Huntingtower
- Full name: Huntingtower Football Club
- Nicknames: the Jamies, 'Tower
- Founded: 1890
- Dissolved: 1931 (as senior club), 1953 (as juvenile)
- Ground: Bleachers Park
- President: Alexander Cochrane
| Home colours |

= Huntingtower F.C. =

Association football club in Scotland

Huntingtower Football Club was a football club from the village of Huntingtower and Ruthvenfield, Perthshire, Scotland.

==History==

The club was formed as a Junior club in September 1890, and was a founder member of the Perthshire Junior League, in which it played without success for two seasons. The first recorded match for the club is a 6–1 win over the Tulloch club's second XI in November 1891.

===Scottish Cup entries===

The club turned senior in 1895 and first entered the Scottish Cup in 1896, at a time when the Scottish Qualifying Cup had been introduced to reduce the number of one-sided ties in the early rounds. The club's first entry saw it reach the third round, losing to Duncrub Park one round short of making the Cup proper.
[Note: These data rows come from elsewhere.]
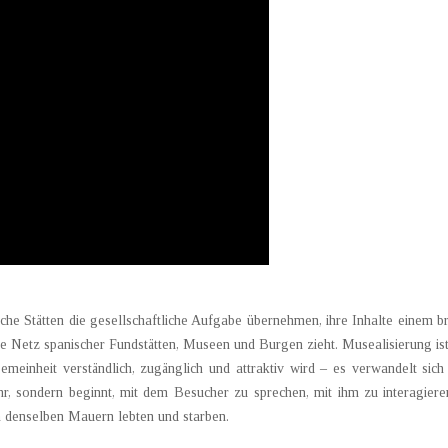
e Stätten die gesellschaftliche Aufgabe übernehmen, ihre Inhalte einem bre
te Netz spanischer Fundstätten, Museen und Burgen zieht. Musealisierung is
gemeinheit verständlich, zugänglich und attraktiv wird – es verwandelt si
r, sondern beginnt, mit dem Besucher zu sprechen, mit ihm zu interagiere
n denselben Mauern lebten und starben.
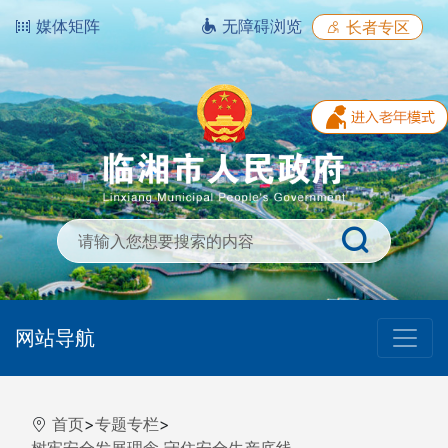
媒体矩阵
无障碍浏览
长者专区
网站导航
首页
>
专题专栏
>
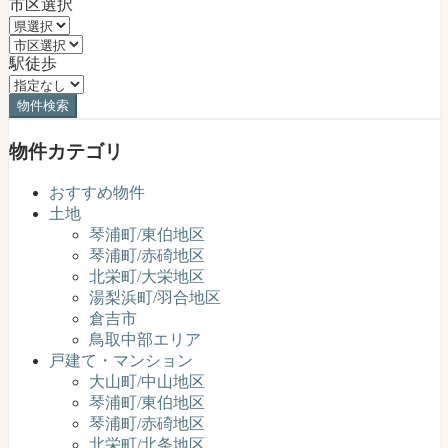
市区選択
駅徒歩
物件カテゴリ
おすすめ物件
土地
琴浦町/東伯地区
琴浦町/赤碕地区
北栄町/大栄地区
湯梨浜町/羽合地区
倉吉市
鳥取中部エリア
戸建て・マンション
大山町/中山地区
琴浦町/東伯地区
琴浦町/赤碕地区
北栄町/北条地区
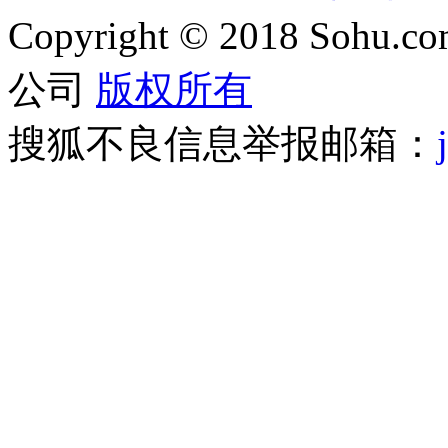
Copyright
©
2018 Sohu.com
公司
版权所有
搜狐不良信息举报邮箱：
The club entered the Scottish Cup every year - other than when interrupted by World War One - until 1930–31. The only time the club made the Scottish Cup proper was in 1919–20, by reaching the fifth round of the Qualifying Cup, at which stage all clubs in the competition were put into the draw for the first round proper. The club however had benefitted from two byes to reach that stage, where it lost 11–0 to Arbroath, playing with an "inexperienced boy" in goal, but being consoled with £30 in gate money. The tie had originally been drawn to be played in Huntingtower but the venue was switched after the clubs came to "satisfactory terms". In the Cup itself, the club gained the benefit of another bye in the first round, putting it into the last 32. Drawn away to Albion Rovers, the Jamies could not raise a team, and scratched.
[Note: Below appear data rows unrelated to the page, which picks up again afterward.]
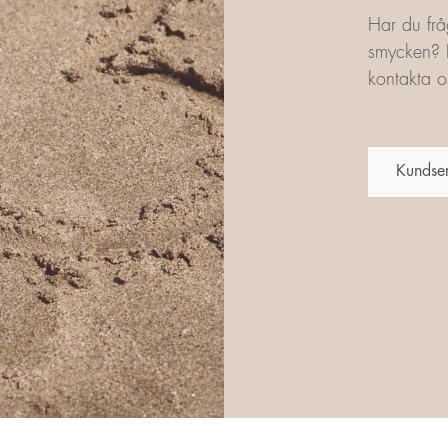
Har du frå
smycken? L
kontakta os
Kundse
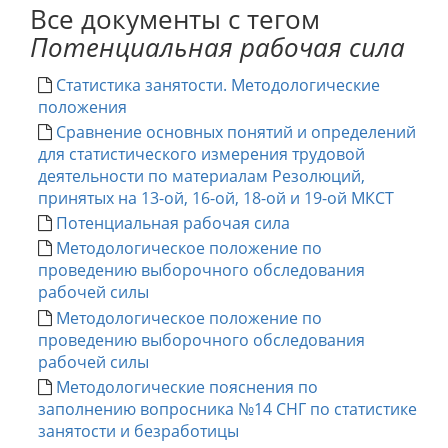
Все документы с тегом
Потенциальная рабочая сила
Статистика занятости. Методологические
положения
Сравнение основных понятий и определений
для статистического измерения трудовой
деятельности по материалам Резолюций,
принятых на 13-ой, 16-ой, 18-ой и 19-ой МКСТ
Потенциальная рабочая сила
Методологическое положение по
проведению выборочного обследования
рабочей силы
Методологическое положение по
проведению выборочного обследования
рабочей силы
Методологические пояснения по
заполнению вопросника №14 СНГ по статистике
занятости и безработицы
The club only won one Qualifying Cup tie in the 1920s; the club constantly found it difficult to recruit players for what were increasingly one-off matches, and often scratched from the competition, including on one occasion because of "an ever growing desire to watch St Johnstone". The only tie the club won in the decade was against Blairgowrie Amateurs in 1929; the club lost 10–1 at Falkirk Amateurs in the next round. That was the club's final game in the competition, 'Tower scratching in 1930–31 after being drawn to play Vale of Atholl.

===Perthshire football===

The club had some success in the Perthshire League, of which it was a founder member in 1897. The Jamies won the title in 1898–99 and 1909–10, although in 1901–02 a shortage of players (in part due to two players emigrating) caused the club to withdraw mid-season.

'Tower reached the semi-final of the Perthshire Cup in its first entry in 1895–96, losing 6–4 to St Johnstone in a replay. The club reached the semis of the competition in 1897–98 as well but never reached so far again, despite entries until 1926; the club's last win in the competition was against Vale of Atholl in the first round in 1909.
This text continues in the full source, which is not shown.